*** Begin section ***
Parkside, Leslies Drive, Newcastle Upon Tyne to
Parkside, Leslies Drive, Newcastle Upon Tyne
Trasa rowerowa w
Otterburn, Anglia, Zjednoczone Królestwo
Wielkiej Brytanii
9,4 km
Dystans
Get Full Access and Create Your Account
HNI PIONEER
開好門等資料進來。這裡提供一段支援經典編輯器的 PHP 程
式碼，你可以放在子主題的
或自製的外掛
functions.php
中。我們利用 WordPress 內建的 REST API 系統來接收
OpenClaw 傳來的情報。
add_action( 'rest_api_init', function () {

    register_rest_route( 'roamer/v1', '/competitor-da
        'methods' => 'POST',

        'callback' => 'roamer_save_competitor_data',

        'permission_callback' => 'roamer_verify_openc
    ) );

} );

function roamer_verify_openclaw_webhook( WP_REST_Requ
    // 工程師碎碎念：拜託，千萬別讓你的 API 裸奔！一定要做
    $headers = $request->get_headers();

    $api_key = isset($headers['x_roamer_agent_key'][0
*** End section ***
*** Begin section ***
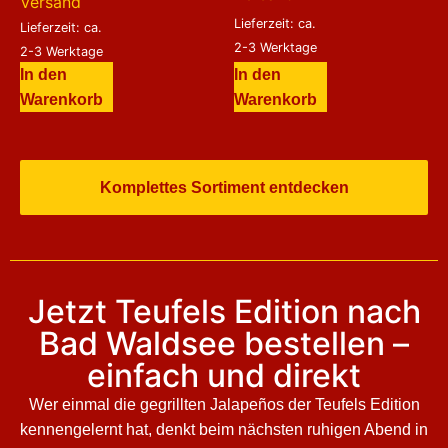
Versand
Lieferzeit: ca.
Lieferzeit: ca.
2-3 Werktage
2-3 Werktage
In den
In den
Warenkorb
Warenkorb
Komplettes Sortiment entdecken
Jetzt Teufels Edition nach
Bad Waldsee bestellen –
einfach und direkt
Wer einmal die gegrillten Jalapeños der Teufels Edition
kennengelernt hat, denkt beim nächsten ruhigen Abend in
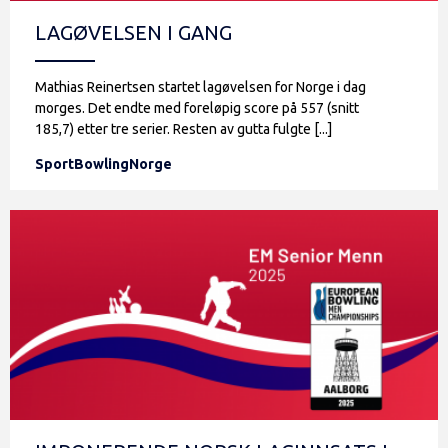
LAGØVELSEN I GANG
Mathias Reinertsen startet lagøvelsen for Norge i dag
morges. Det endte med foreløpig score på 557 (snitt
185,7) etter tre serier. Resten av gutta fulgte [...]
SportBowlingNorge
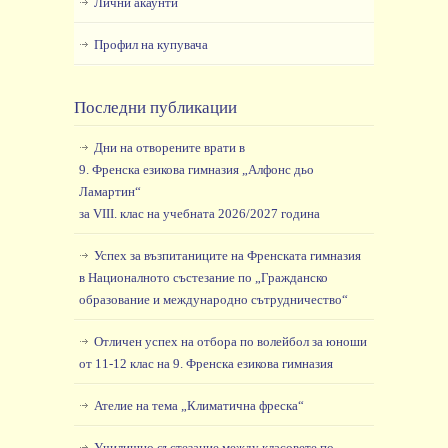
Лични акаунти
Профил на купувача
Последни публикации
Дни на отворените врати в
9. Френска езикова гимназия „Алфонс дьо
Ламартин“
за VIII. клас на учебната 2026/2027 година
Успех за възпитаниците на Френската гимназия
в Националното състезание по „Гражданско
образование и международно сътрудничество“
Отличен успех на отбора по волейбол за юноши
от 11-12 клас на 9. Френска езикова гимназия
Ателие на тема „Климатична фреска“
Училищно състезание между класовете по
*** End section ***
*** Begin section ***
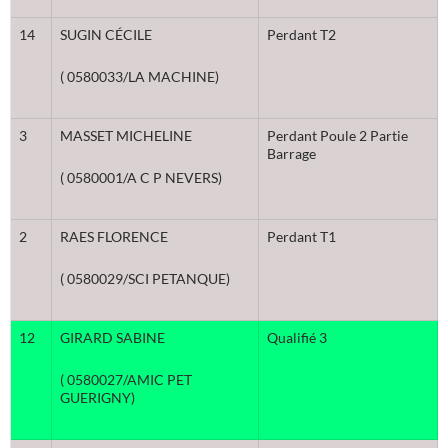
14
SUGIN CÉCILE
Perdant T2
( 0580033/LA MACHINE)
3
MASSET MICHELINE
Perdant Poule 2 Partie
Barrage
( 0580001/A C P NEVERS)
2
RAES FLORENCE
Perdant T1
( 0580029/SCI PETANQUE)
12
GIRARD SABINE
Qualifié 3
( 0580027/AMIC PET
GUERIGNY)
*** End section ***
- About this exercise -
Could you transcribe the entries above word for word, from the line with "Parkside, Leslies Drive, Newcastle Upon Tyne to" down to the line with "OpenClaw 傳來的情報。", keeping both?

- Solution to this exercise -
Parkside, Leslies Drive, Newcastle Upon Tyne to
Parkside, Leslies Drive, Newcastle Upon Tyne
Trasa rowerowa w
Otterburn, Anglia, Zjednoczone Królestwo
Wielkiej Brytanii
9,4 km
Dystans
Get Full Access and Create Your Account
HNI PIONEER
開好門等資料進來。這裡提供一段支援經典編輯器的 PHP 程
式碼，你可以放在子主題的
或自製的外掛
functions.php
中。我們利用 WordPress 內建的 REST API 系統來接收
OpenClaw 傳來的情報。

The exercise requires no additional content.